Again, I don't have too much time for extensive commentary -- but luckily most of the charts I've commented on in the past several posts are still current and performing quite well ...
Watch for the 38% Fib line on the CCI
Still waiting for the green flanging wedge to be hit on the "10-yr treasury yields measured in silver" chart, below, which should mark a cyclical change in the gold market. The basis for my confidence in this prediction, made over a year and a half ago, is that this chart reflects the cost of government borrowing based on a real good (i.e. silver, which has both monetary and industrial value), and that cost has to trend downwards. But, since nothing goes straight down, this cost has shown periodically violent "relief" reversals, that appear to be getting more violent and lasting longer before a continuation of the trend.
Unfortunately, while gold&silver had a worse month relative to equities than it did even in April 2013, yields also fell, so the chart below didn't improve much...
Here's a remarkable monthly chart (NASDAQ vs 10-yr yield) I presented recently, predicting it would have a three-line break reversal. It just did. A textbook bubble is no match for the Fed. I am watching to see if this ratio can finish November up another percent (actually less than that), which would rule out a double top, and probably signify a longer equity bull cycle.

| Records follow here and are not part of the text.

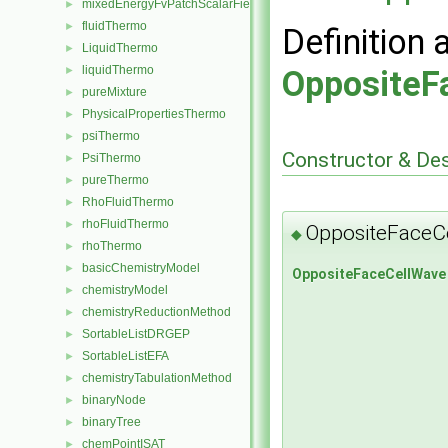
mixedEnergyFvPatchScalarField
►
fluidThermo
►
Definition 
LiquidThermo
►
liquidThermo
OppositeF
►
pureMixture
►
PhysicalPropertiesThermo
►
psiThermo
►
Constructor & De
PsiThermo
►
pureThermo
►
RhoFluidThermo
►
rhoFluidThermo
►
OppositeFaceC
◆
rhoThermo
►
basicChemistryModel
►
OppositeFaceCellWave
chemistryModel
►
chemistryReductionMethod
►
SortableListDRGEP
►
SortableListEFA
►
chemistryTabulationMethod
►
binaryNode
►
binaryTree
►
chemPointISAT
►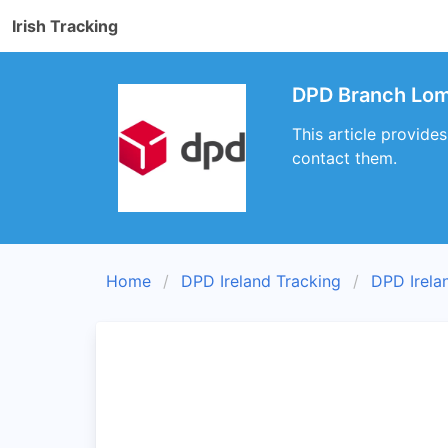
Irish Tracking
DPD Branch Lom
This article provid
contact them.
Home
DPD Ireland Tracking
DPD Irela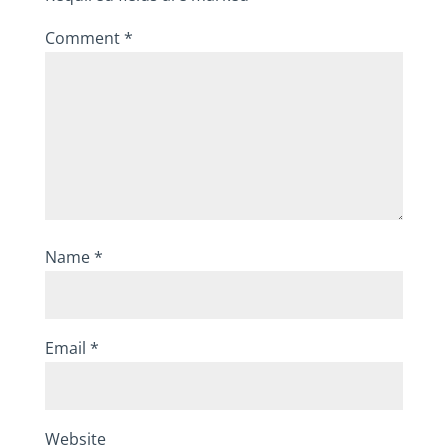
Comment
*
Name
*
Email
*
Website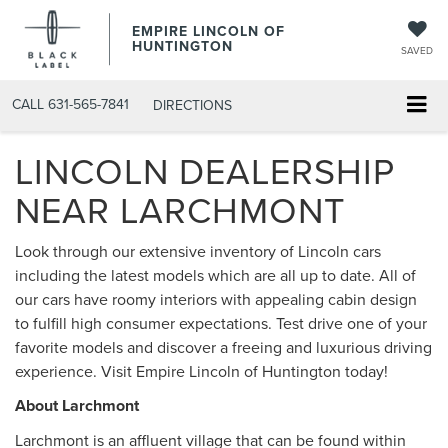
EMPIRE LINCOLN OF
HUNTINGTON
SAVED
CALL
631-565-7841
DIRECTIONS
LINCOLN DEALERSHIP
NEAR LARCHMONT
Look through our extensive inventory of Lincoln cars
including the latest models which are all up to date. All of
our cars have roomy interiors with appealing cabin design
to fulfill high consumer expectations. Test drive one of your
favorite models and discover a freeing and luxurious driving
experience. Visit Empire Lincoln of Huntington today!
About Larchmont
Larchmont is an affluent village that can be found within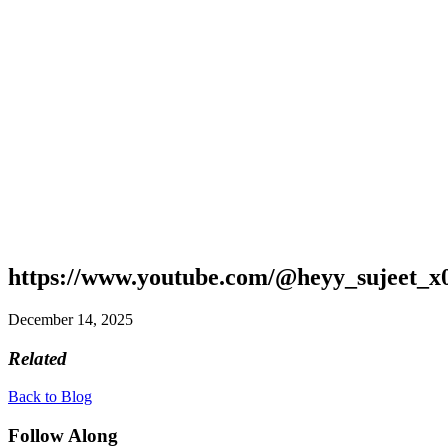
https://www.youtube.com/@heyy_sujeet_x
December 14, 2025
Related
Back to Blog
Follow Along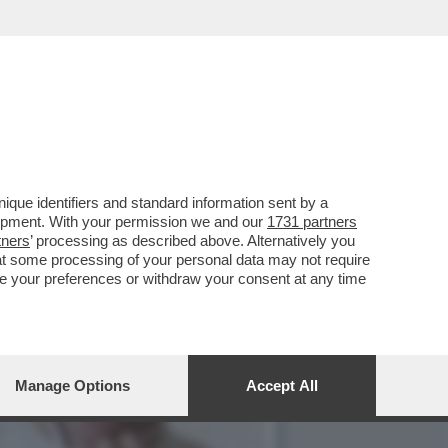
HE SI RITROVANO CON
que identifiers and standard information sent by a
lopment. With your permission we and our
1731 partners
tners
’ processing as described above. Alternatively you
at some processing of your personal data may not require
nge your preferences or withdraw your consent at any time
Manage Options
Accept All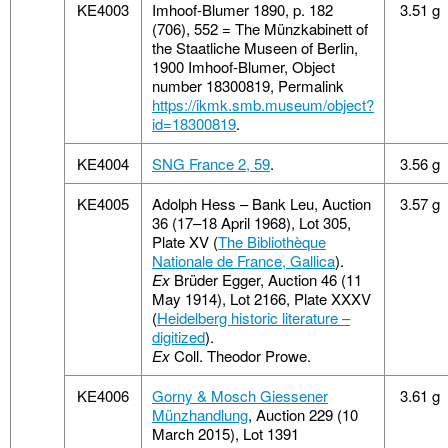
KE4003
Imhoof-Blumer 1890, p. 182
3.51 g
(706), 552 = The Münzkabinett of
the Staatliche Museen of Berlin,
1900 Imhoof-Blumer, Object
number 18300819, Permalink
https://ikmk.smb.museum/object?
id=18300819
.
KE4004
SNG France 2, 59
.
3.56 g
KE4005
Adolph Hess – Bank Leu, Auction
3.57 g
36 (17–18 April 1968), Lot 305,
Plate XV (
The Bibliothèque
Nationale de France, Gallica
).
Ex
Brüder Egger, Auction 46 (11
May 1914), Lot 2166, Plate XXXV
(
Heidelberg historic literature –
digitized
).
Ex
Coll. Theodor Prowe.
KE4006
Gorny & Mosch Giessener
3.61 g
Münzhandlung
, Auction 229 (10
March 2015), Lot 1391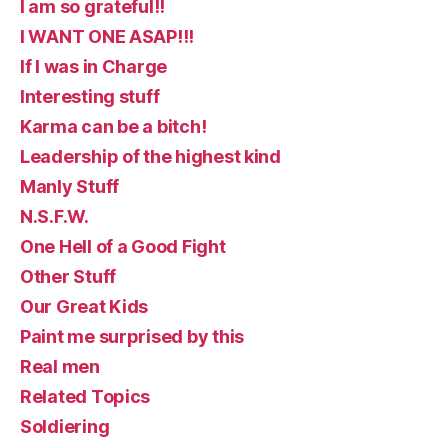
I am so grateful!!
I WANT ONE ASAP!!!
If I was in Charge
Interesting stuff
Karma can be a bitch!
Leadership of the highest kind
Manly Stuff
N.S.F.W.
One Hell of a Good Fight
Other Stuff
Our Great Kids
Paint me surprised by this
Real men
Related Topics
Soldiering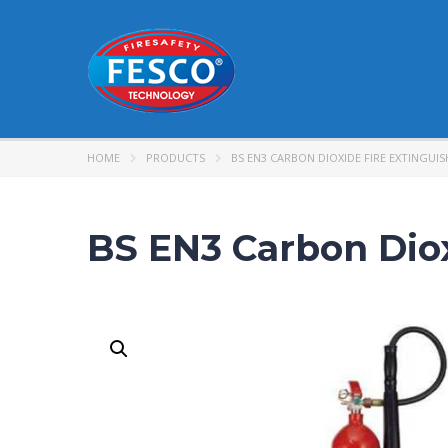
HOME
PRODUCTS
BS EN3 CARBON DIOXIDE FIRE EXTINGUIS
BS EN3 Carbon Diox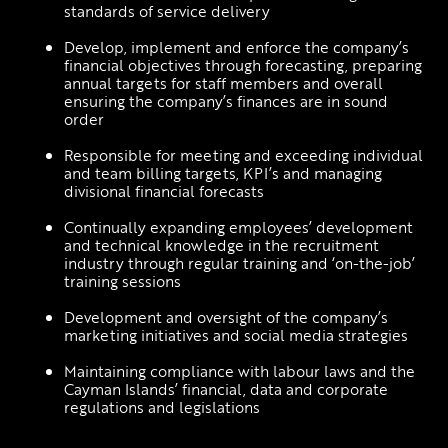
standards of service delivery
Develop, implement and enforce the company’s 
financial objectives through forecasting, preparing 
annual targets for staff members and overall 
ensuring the company’s finances are in sound 
order 
Responsible for meeting and exceeding individual 
and team billing targets, KPI’s and managing 
divisional financial forecasts
Continually expanding employees’ development 
and technical knowledge in the recruitment 
industry through regular training and ‘on-the-job’ 
training sessions 
Development and oversight of the company’s 
marketing initiatives and social media strategies 
Maintaining compliance with labour laws and the 
Cayman Islands’ financial, data and corporate 
regulations and legislations 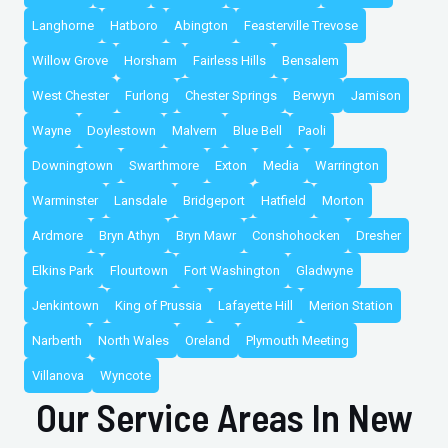
Langhorne
Hatboro
Abington
Feasterville Trevose
Willow Grove
Horsham
Fairless Hills
Bensalem
West Chester
Furlong
Chester Springs
Berwyn
Jamison
Wayne
Doylestown
Malvern
Blue Bell
Paoli
Downingtown
Swarthmore
Exton
Media
Warrington
Warminster
Lansdale
Bridgeport
Hatfield
Morton
Ardmore
Bryn Athyn
Bryn Mawr
Conshohocken
Dresher
Elkins Park
Flourtown
Fort Washington
Gladwyne
Jenkintown
King of Prussia
Lafayette Hill
Merion Station
Narberth
North Wales
Oreland
Plymouth Meeting
Villanova
Wyncote
Our Service Areas In New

2014 target hit in sliver. I won't short anymore until I have time to draw new lines in the sand. I would be surprised if the green band is broken to the downside, but not shocked, as I wouldn't rule out $12 based on other charts.
I told y'all this line was important. . . when long term trend lines like these are broken, even if they quickly recover, the other shoe almost always drops, in my opinion.
Here's the gold vs S&P chart I mentioned above. We're well into my target
I presented these two charts not too long ago as gauges for when to go long stocks, and they were on the money. [added 11/5: sorry, I removed the legend from these charts to avoid clutter, but the moving average on the top, monthly, chart are 21-34 months, i believe (fibonacci), and the one below is based on 20-day EMA envelopes]
And the old standbys
One final note before I leave you for the week ... I hate to pile on here, but I got wind of some positivity amidst the gloom that the Swiss gold referendum may pass. Bollocks. It will not pass. Or more precisely, it will only be allowed to pass if gold will not rise when it does. Gold bugs can be so naive, sometimes.